_TASK STATEMENT_: Transcribe all of the data exactly. Omit the pictures.

Extracted records
-.-.-
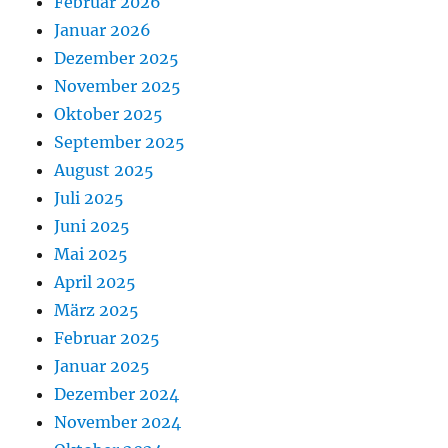
Februar 2026
Januar 2026
Dezember 2025
November 2025
Oktober 2025
September 2025
August 2025
Juli 2025
Juni 2025
Mai 2025
April 2025
März 2025
Februar 2025
Januar 2025
Dezember 2024
November 2024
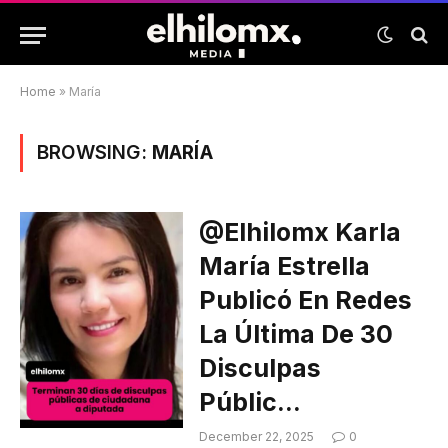
Home
»
María
BROWSING:
MARÍA
@elhilomx Karla
María Estrella
Publicó En Redes
La Última De 30
Disculpas
Públic…
December 22, 2025
0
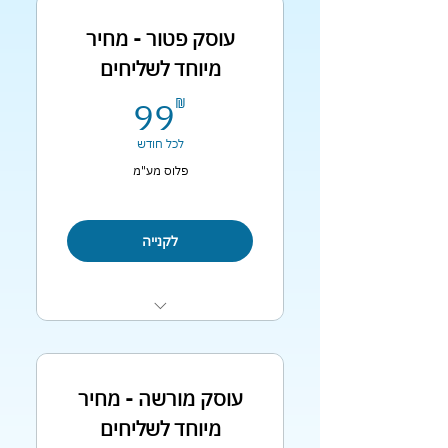
עוסק פטור - מחיר
מיוחד לשליחים
99₪
99
₪
לכל חודש
פלוס מע"מ
לקנייה
פתיחת תיק ברשויות
עריכת והגשת הדו״ח השנתי
עוסק מורשה - מחיר
עפ״י חוק
מיוחד לשליחים
הפקת מסמכים דיגיטלית ללא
-.-.-
_EXPECTED OUTPUT_:
Februar 2026
Januar 2026
Dezember 2025
November 2025
Oktober 2025
September 2025
August 2025
Juli 2025
Juni 2025
Mai 2025
April 2025
März 2025
Februar 2025
Januar 2025
Dezember 2024
November 2024
Home
»
María
BROWSING:
MARÍA
@elhilomx Karla
María Estrella
Publicó En Redes
La Última De 30
Disculpas
Públic…
December 22, 2025
0
עוסק פטור - מחיר
מיוחד לשליחים
99₪
99
₪
לכל חודש
פלוס מע"מ
לקנייה
פתיחת תיק ברשויות
עריכת והגשת הדו״ח השנתי
עוסק מורשה - מחיר
עפ״י חוק
מיוחד לשליחים
הפקת מסמכים דיגיטלית ללא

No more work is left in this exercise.